The preceding p = 2 sampling solution exploits spatial autocorrelation via a geographic tessellation stratified random design, and is then improved by applying the ALTERN heuristic to its result. The p = 3 procedure exemplified in this section builds upon this approach by applying ALTERN to each individual sample rather than to a sample average. This application is more effective because of the increased complexity companion accompanying increasing p. As mentioned previously, the simulation experiment performed for this section’s analysis utilized a 6-by-6 sampling grid (to be close to the minimum sample size of 30), n = 72 (to balance the stratified sampling with two observations per areal unit), and 1000 replications (to allow the law of large numbers to take effect) because of timing requirements. In addition, for comparison purposes, the execution of the ALTERN heuristic from random allocation initiations furnishes benchmark optima. Table 6 tabulates selected results for this numerical example; Figure 9 portrays the simulated sample of sampling distributions for the objective function value pairs.
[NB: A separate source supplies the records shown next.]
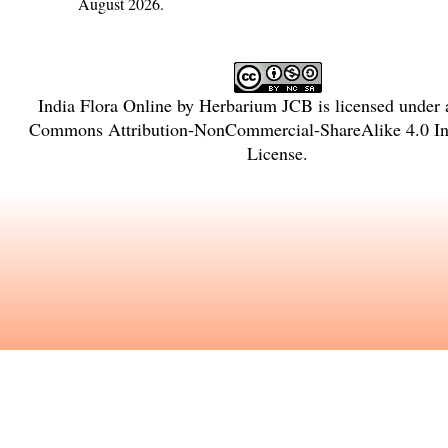
August 2026.
India Flora Online
by
Herbarium JCB
is licensed under
Commons Attribution-NonCommercial-ShareAlike 4.0 Int
License
.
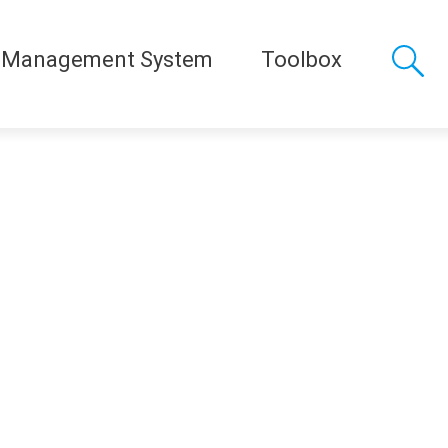
 Management System
Toolbox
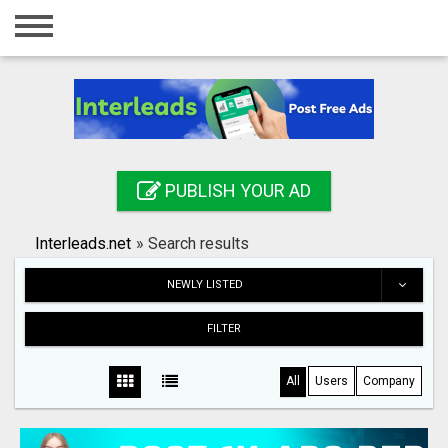
Home
Login
Registration
Contact
PUBLISH YOUR AD
Publish your ad
Interleads.net
»
Search results
Search
NEWLY LISTED
FILTER
All
Users
Company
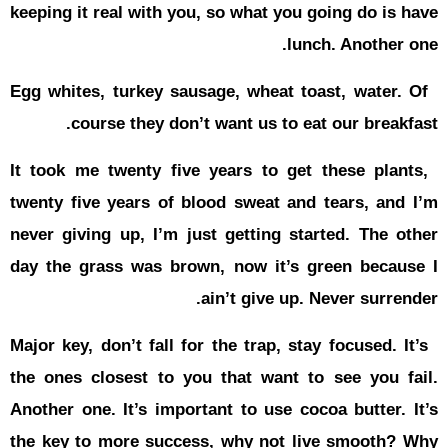
keeping it r
Egg whites,
cour
It took me 
twenty five
never givin
day the gr
Major key, d
the ones cl
Another one
the key to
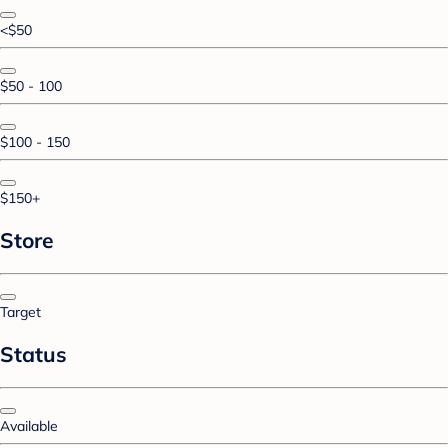
<$50
$50 - 100
$100 - 150
$150+
Store
Target
Status
Available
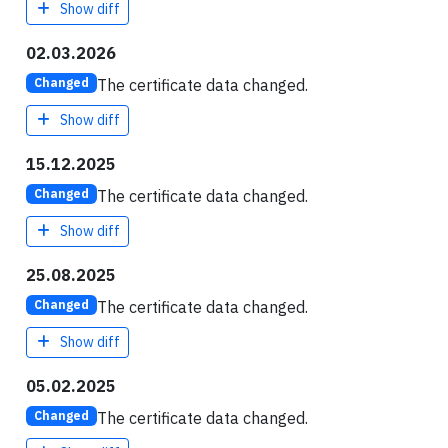
Show diff
02.03.2026
The certificate data changed.
Changed
Show diff
15.12.2025
The certificate data changed.
Changed
Show diff
25.08.2025
The certificate data changed.
Changed
Show diff
05.02.2025
The certificate data changed.
Changed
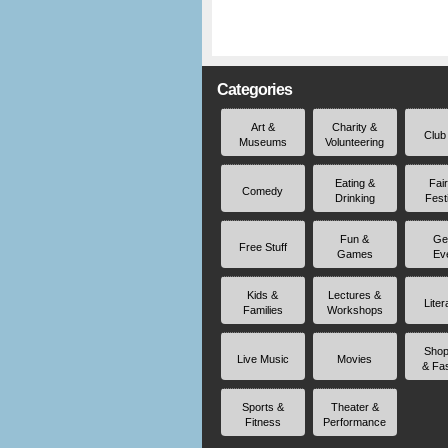
Categories
Art &
Charity &
Club
Museums
Volunteering
Eating &
Fai
Comedy
Drinking
Fest
Fun &
Ge
Free Stuff
Games
Ev
Kids &
Lectures &
Liter
Families
Workshops
Shop
Live Music
Movies
& Fa
Sports &
Theater &
Fitness
Performance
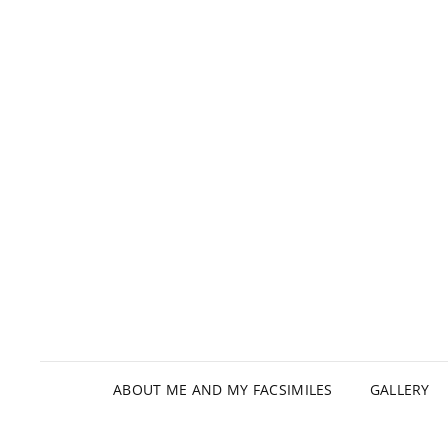
ABOUT ME AND MY FACSIMILES
GALLERY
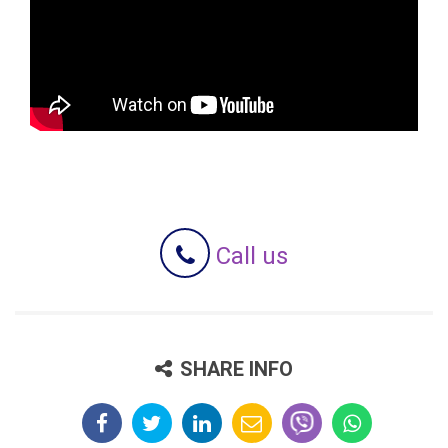
Call us
SHARE INFO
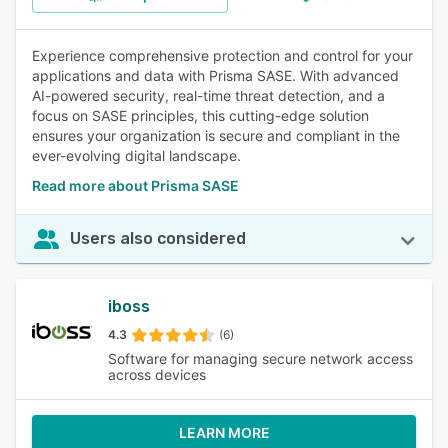
Experience comprehensive protection and control for your
applications and data with Prisma SASE. With advanced
AI-powered security, real-time threat detection, and a
focus on SASE principles, this cutting-edge solution
ensures your organization is secure and compliant in the
ever-evolving digital landscape.
Read more about Prisma SASE
Users also considered
iboss
4.3
(6)
Software for managing secure network access
across devices
LEARN MORE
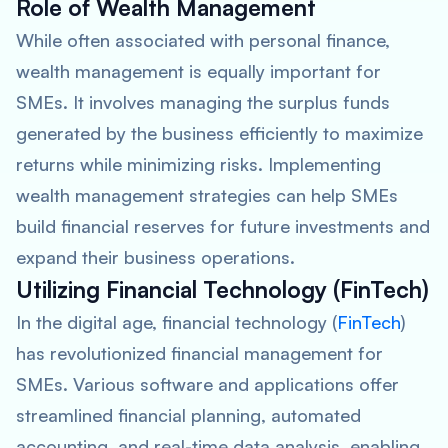
Role of Wealth Management
While often associated with personal finance,
wealth management is equally important for
SMEs. It involves managing the surplus funds
generated by the business efficiently to maximize
returns while minimizing risks. Implementing
wealth management strategies can help SMEs
build financial reserves for future investments and
expand their business operations.
Utilizing Financial Technology (FinTech)
In the digital age, financial technology (
FinTech
)
has revolutionized financial management for
SMEs. Various software and applications offer
streamlined financial planning, automated
accounting, and real-time data analysis, enabling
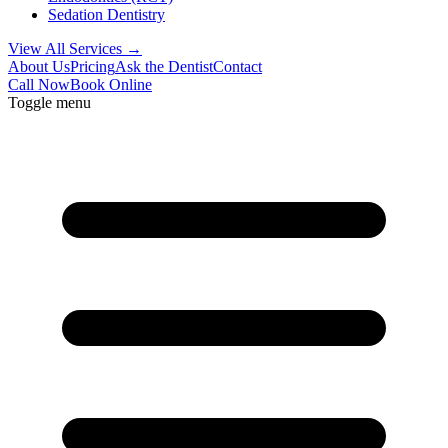
Sedation Dentistry
View All Services →
About Us
Pricing
Ask the Dentist
Contact
Call Now
Book Online
Toggle menu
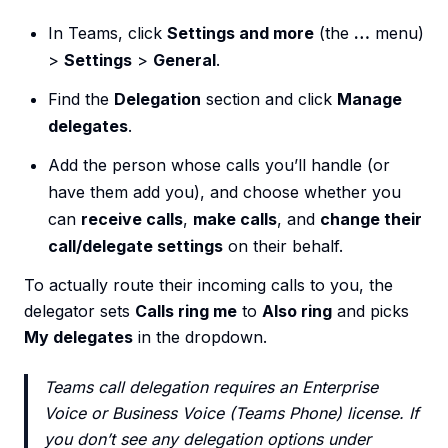
In Teams, click
Settings and more
(the
…
menu)
>
Settings
>
General
.
Find the
Delegation
section and click
Manage
delegates
.
Add the person whose calls you’ll handle (or
have them add you), and choose whether you
can
receive calls
,
make calls
, and
change their
call/delegate settings
on their behalf.
To actually route their incoming calls to you, the
delegator sets
Calls ring me
to
Also ring
and picks
My delegates
in the dropdown.
Teams call delegation requires an Enterprise
Voice or Business Voice (Teams Phone) license. If
you don’t see any delegation options under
Solution frequencies appearing in Table 6 substantiate the contention that exploiting spatial autocorrelation in the geographic distribution of weights is an effective strategy for solving spatial optimization L-A problems. Although the ALTERN heuristic is extremely fast and could easily be executed 10,000 times without truly taxing computing resources, repeatedly solving the exact p > 2 problem for a 6-by-6 stratification grid is not an onerous task, at least for p = 3. The tessellation stratified random sampling design ensures a wide geographic landscape coverage when computing a solution, a property that random sampling fails to guarantee. Furthermore, safeguarding the representativeness of each sample (via spatial autocorrelation and geographic stratification), together with the feasibility of each initial solution (e.g., regional groupings of demand points are coterminous), tends to render globally optimal solutions. Adding to these implications, Figure 9 unveils a strong tendency for spatial autocorrelation to concentrate local optima near their corresponding global optima, as measured by objective function values.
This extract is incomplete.